Armed protesters occupy U.S. wildlife headquarters in Oregon
PRINCETON, Ore. - A group of self-styled militiamen occupied the headquarters of a U.S. wildlife refuge in eastern Oregon in a standoff with authorities, officials and local media reports said on Sunday, in the latest dispute over federal land us...
PRINCETON, Ore. – A group of self-styled militiamen occupied the headquarters of a U.S. wildlife refuge in eastern Oregon in a standoff with authorities, officials and local media reports said on Sunday, in the latest dispute over federal land use in the West.
The occupation, which began on Saturday followed a march in Burns, a small city about 50 miles north of the Malheur National Wildlife Refuge, to protest the incarceration of ranchers Dwight Hammond Jr. and his son, Steven Hammond. The two were convicted in 2012 of setting fires on public land to protect their property from wildfires.
A federal court had ordered the Hammonds to be returned to prison after ruling their original sentences were insufficient.
An unknown number of protesters were occupying the refuge's headquarters building in Princeton on Sunday, according to Jason Holm, a spokesman for the Fish and Wildlife Service and the Bureau of Land Management. No employees were in the building, he said in a statement.
Militia leaders said as many as 100 supporters were with them at the refuge, according to the Portland Oregonian newspaper.
Leaders of the occupation include Ammon Bundy, the son of Cliven Bundy, owner of a ranch in Nevada where his family staged an armed protest against the Bureau of Land Management in April 2014, local media reported. The agency had sought to seize Bundy’s cattle after he refused to pay grazing fees. Federal agents finally backed down, citing safety concerns, and returned hundreds of cattle to Bundy.
Bundy and his brother Ryan were among of the Hammonds inside the refuge building, according to a report in the Oregonian.
“We want the government to abide by the Constitution ... and to play by the rules,” Ammon Bundy told CNN in a phone interview on Sunday. Bundy said some of the occupiers were armed.
“We have no intention of using force or being aggressive or going on the offense, but just as all people have the right to defend themselves, that's exactly what that meant -- means.”
On Saturday, Bundy told the Oregonian, "We're planning on staying here for years, absolutely."
Federal and state authorities have not said how they planned to respond to the occupation.

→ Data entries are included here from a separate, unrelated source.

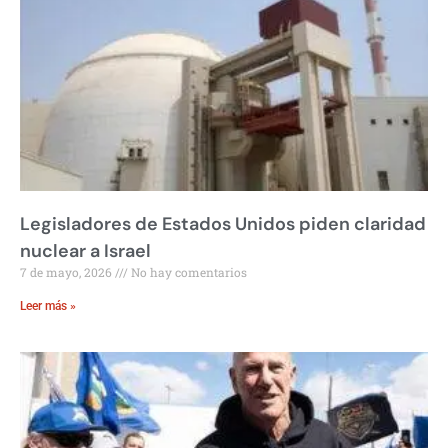
Legisladores de Estados Unidos piden claridad
nuclear a Israel
7 de mayo, 2026
No hay comentarios
Leer más »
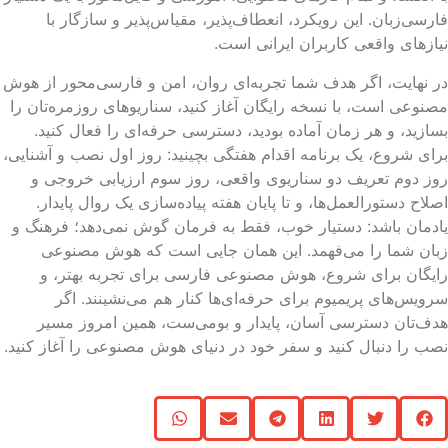
رسی‌زبان. این رویکرد، انعطاف‌پذیر، مقیاس‌پذیر و سازگار با
ازهای واقعی کاربران ایرانی است.
 نهایت، اگر هدف شما تجربه‌ای روان، امن و فارسی‌محور از هوش
نوعی است، با نسخه رایگان آغاز کنید، سناریوهای روزمره‌تان را
ازید، و هر زمان آماده بودید، دسترسی حرفه‌ای را فعال کنید.
ای شروع، یک برنامه اقدام هفتگی بچینید: روز اول نصب و آشنایی،
ز دوم تعریف دو سناریوی واقعی، روز سوم ارزیابی خروجی و
لاح دستورالعمل‌ها، و تا پایان هفته پیاده‌سازی یک روال پایدار.
دمان باشد: دستیار خوب، فقط به فرمان گوش نمی‌دهد؛ فرهنگ و
ان شما را می‌فهمد. این همان جایی است که هوش مصنوعی
یگان برای شروع، هوش مصنوعی فارسی برای تجربه بهتر، و
ویس‌های پریمیوم برای حرفه‌ای‌ها کنار هم می‌نشینند. اگر
ف‌تان دسترسی آسان، پایدار و بومی‌ست، همین امروز مسیر
ب را دنبال کنید و سفر خود در دنیای هوش مصنوعی را آغاز کنید.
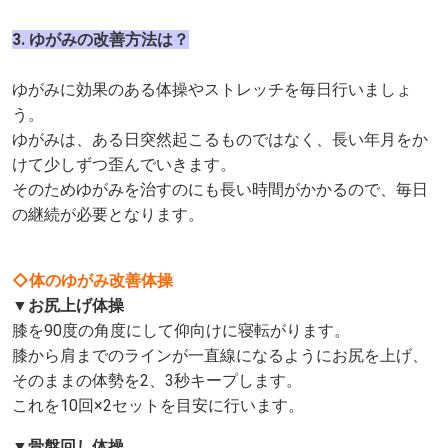
3. ゆがみの改善方法は？
ゆがみに効果のある体操やストレッチを毎日行いましょ
う。
ゆがみは、ある日突然起こるものではなく、長い年月をか
けて少しずつ歪んでいきます。
そのためゆがみを治すのにも長い時間がかかるので、毎日
の継続が必要となります。
◇体のゆがみ改善体操
▼お尻上げ体操
膝を90度の角度にして仰向けに寝転がります。
膝から肩までのラインが一直線になるようにお尻を上げ、
そのままの体勢を2、3秒キープします。
これを10回×2セットを目安に行います。
▼骨盤回し体操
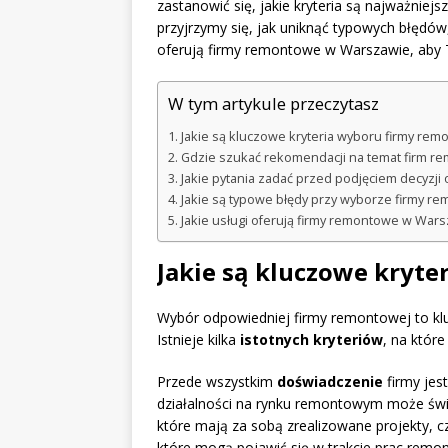
zastanowić się, jakie kryteria są najważniej
przyjrzymy się, jak uniknąć typowych błędów,
oferują firmy remontowe w Warszawie, aby T
W tym artykule przeczytasz
Jakie są kluczowe kryteria wyboru firmy rem
Gdzie szukać rekomendacji na temat firm r
Jakie pytania zadać przed podjęciem decyzji 
Jakie są typowe błędy przy wyborze firmy r
Jakie usługi oferują firmy remontowe w War
Jakie są kluczowe kryt
Wybór odpowiedniej firmy remontowej to klu
Istnieje kilka
istotnych kryteriów
, na któr
Przede wszystkim
doświadczenie
firmy jes
działalności na rynku remontowym może świa
które mają za sobą zrealizowane projekty, 
które mogą pojawić się w trakcie prac remo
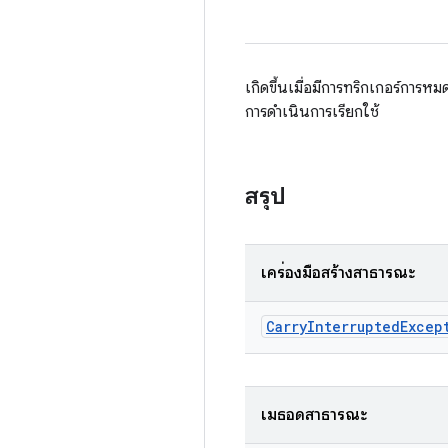
เกิดขึ้นเมื่อมีการทริกเกอร์ก
การดำเนินการเรียกใช้
สรุป
เครื่องมือสร้างสาธารณะ
Carry
Interrupted
Excep
เมธอดสาธารณะ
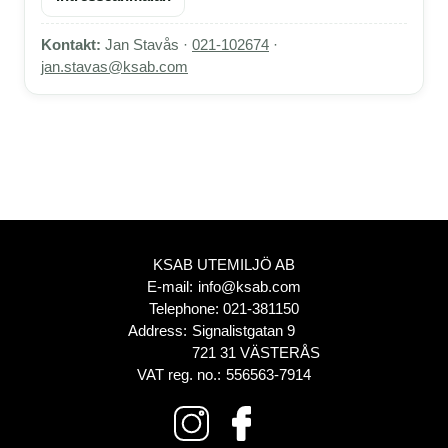
Kontakt:
Jan Stavås ·
021-102674
·
jan.stavas@ksab.com
KSAB UTEMILJÖ AB
E-mail:
info@ksab.com
Telephone:
021-381150
Address:
Signalistgatan 9
721 31 VÄSTERÅS
VAT reg. no.:
556563-7914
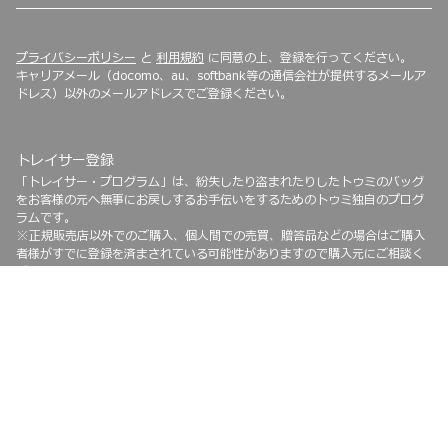
プライバシーポリシー
と
利用規約
に同意の上、登録を行ってください。
キャリアメール（docomo、au、softbank等の通信会社が提供するメールア
ドレス）以外のメールアドレスでご登録ください。
トレイサー登録
「トレイサー・プログラム」は、紛失したり盗まれたりしたトゥミのバッグ
をお客様の元へ無事にお戻しするお手伝いをするためのトゥミ独自のプログ
ラムです。
※正規販売店以外でのご購入、個人間での売買、贈答品などの場合はご購入
者様がすでに登録を済まされている可能性がありますので購入元にご相談く
ださい。
Copyright © 2026 Tumi, Inc. All rights reserved. |
Tumi Japan |
利用規約 ·
特定商取引法に基づく表記 ·
プライバシーポリシー |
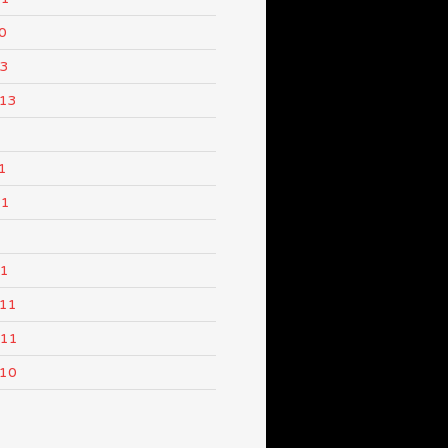
0
13
013
1
11
1
11
011
011
010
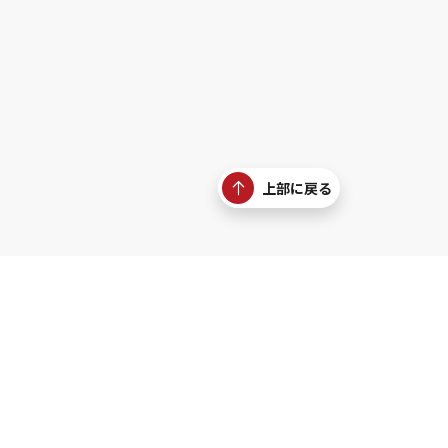
上部に戻る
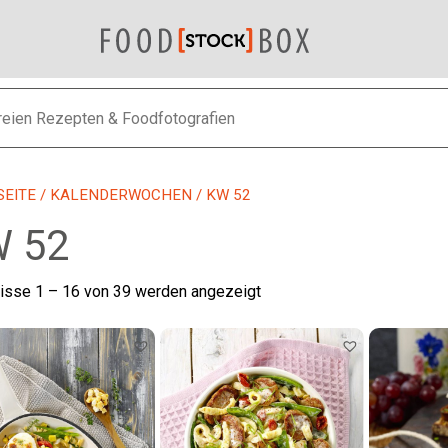
SEITE
/
KALENDERWOCHEN
/ KW 52
 52
Nach
isse 1 – 16 von 39 werden angezeigt
neuesten
sortiert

“We will continue to monitor the situation for additional developments," Fish and Wildlife spokesman Holm said in the statement. He did not immediately return a phone call seeking further details. No one answered a call to the phone number of the refuge.
The refuge is in Harney County in a rural area of southeast Oregon, about 305 miles southeast of Portland in the arid high desert of the eastern part of the state.
In a statement issued late on Saturday, Harney County Sheriff Dave Ward said multiple agencies were trying to resolve the issue and he advised caution.
"For the time being, please stay away from that area,” Ward said. “Please maintain a peaceful and united front and allow us to work through this situation.”
"The facility has been the tool to do all the tyranny that has been placed upon the Hammonds," the Oregonian quoted Ammon Bundy as saying, in a reference to the wildlife refuge's headquarters.
"This is not a decision we've made at the last minute," Bundy added, calling on other militiamen to join them.
Malheur National Wildlife Refuge, encompassing 292 square miles, was established in 1908 by President Theodore Roosevelt as a breeding ground for greater sandhill cranes and other native birds. The headquarters compound includes a visitor center, a museum and the refuge office.